Here are the top 10 free machine learning platforms available:

1. TensorFlow: Developed by Google, TensorFlow is a widely used open-source machine learning library that provides a comprehensive ecosystem for developing and deploying ML models.


2. PyTorch: PyTorch is another popular open-source deep learning framework known for its dynamic computational graph and strong support for GPU acceleration.


3. Scikit-learn: Scikit-learn is a simple and efficient open-source library for machine learning in Python. It provides a wide range of algorithms and tools for various tasks such as classification, regression, clustering, and more.


4. Keras: Keras is a high-level neural networks API written in Python. It offers an easy-to-use interface and can be used as a front-end framework for TensorFlow, Theano, or CNTK.


5. Microsoft Azure Machine Learning: Azure Machine Learning is a cloud-based service provided by Microsoft.

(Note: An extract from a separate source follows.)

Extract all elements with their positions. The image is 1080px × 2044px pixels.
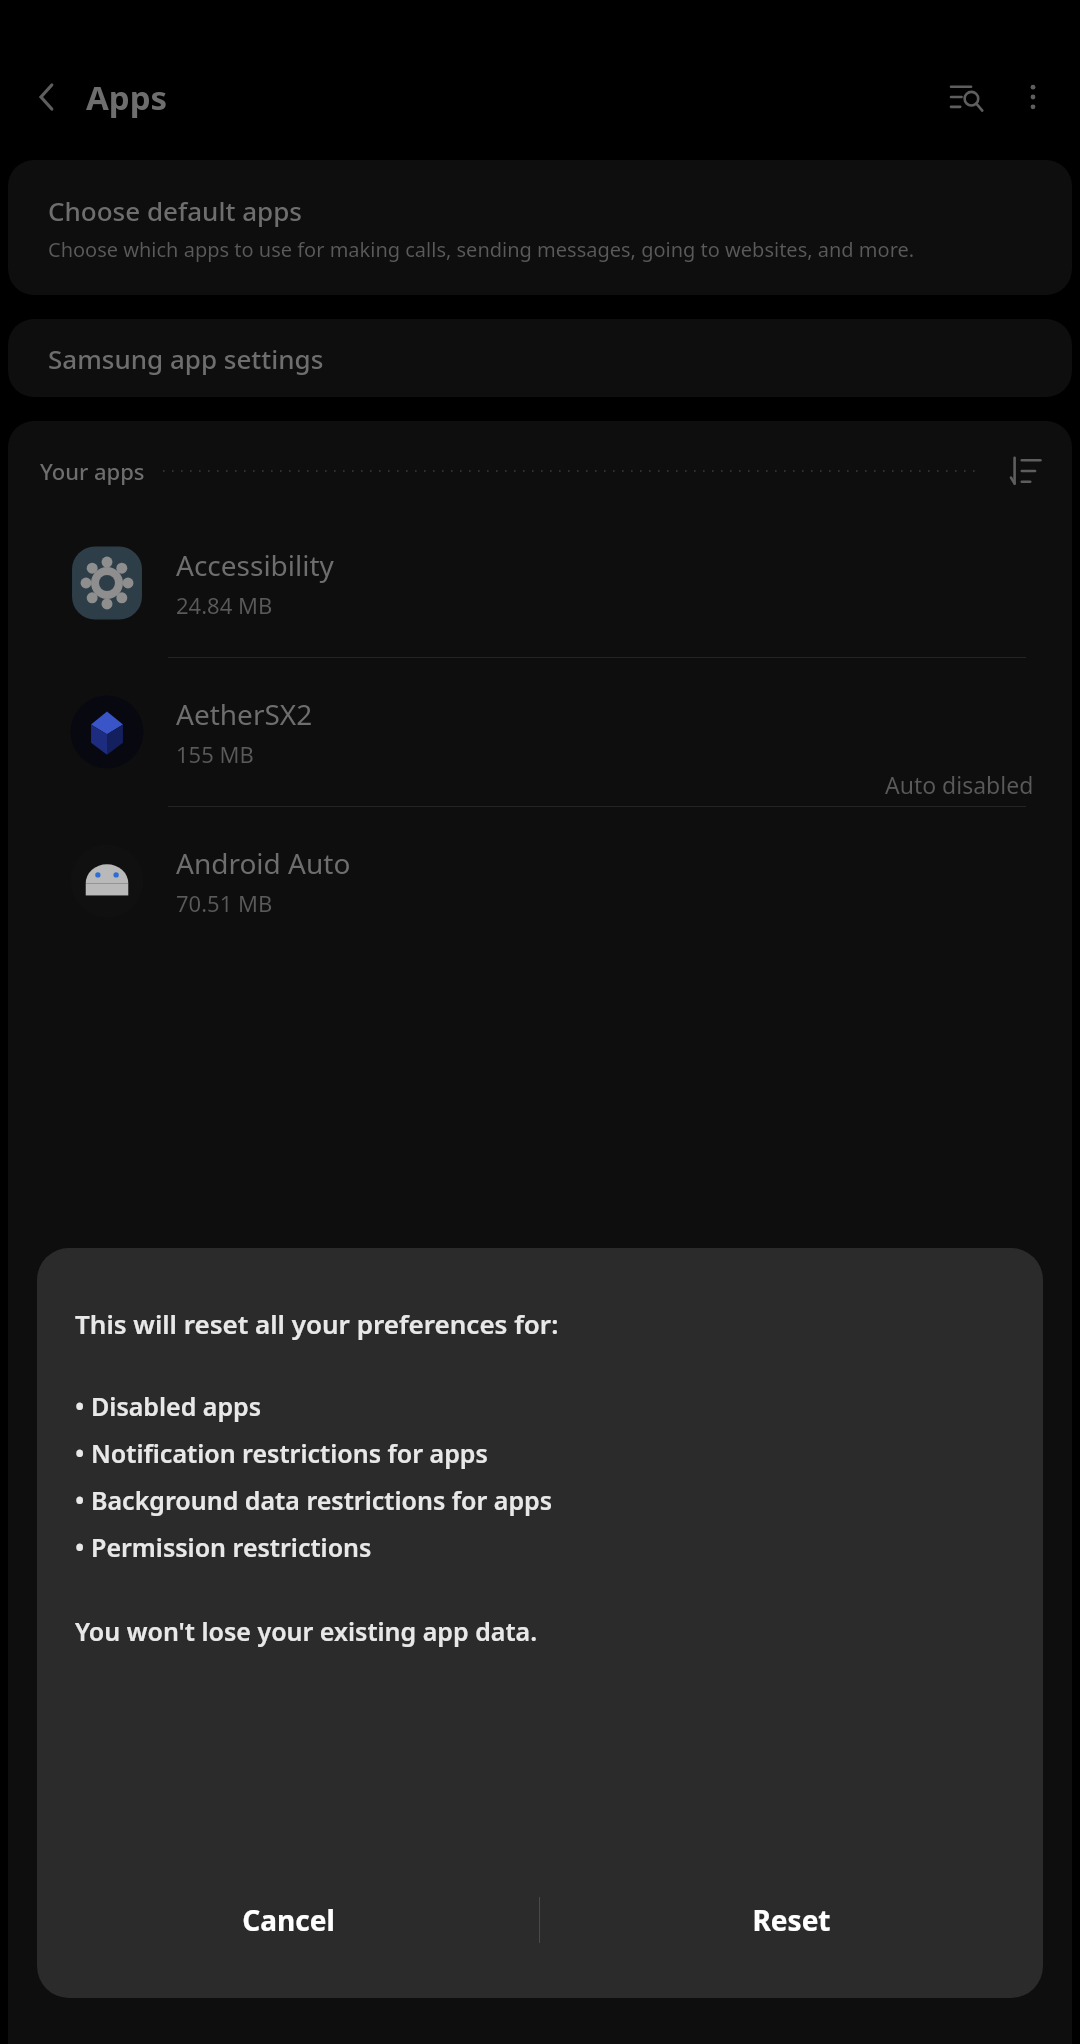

It offers a comprehensive platform for building, training, and deploying ML models using various tools and frameworks.


6. Google Cloud AutoML: Google Cloud AutoML allows users to build custom machine learning models without requiring extensive knowledge of ML. It offers automated model training and deployment on Google Cloud Platform.


7. IBM Watson Studio: Watson Studio is an integrated environment provided by IBM for data science and machine learning. It allows users to build and deploy ML models using popular frameworks like TensorFlow and PyTorch.


8. H2O.ai: H2O.ai is an open-source machine learning platform that provides a scalable and distributed environment for building ML models. It supports various algorithms and integration with popular programming languages.


9. RapidMiner: RapidMiner is a powerful data science platform that offers a visual interface for building and deploying ML models. It provides a wide range of tools and techniques for data preprocessing, modeling, and evaluation.


10. KNIME: KNIME is an open-source platform for data analytics and machine learning. It allows users to visually assemble workflows and perform various tasks such as data preprocessing, modeling, and visualization.


These platforms offer different features and capabilities, so you can choose the one that best suits your needs and preferences. Remember to review their documentation and resources to get started with each platform effectively.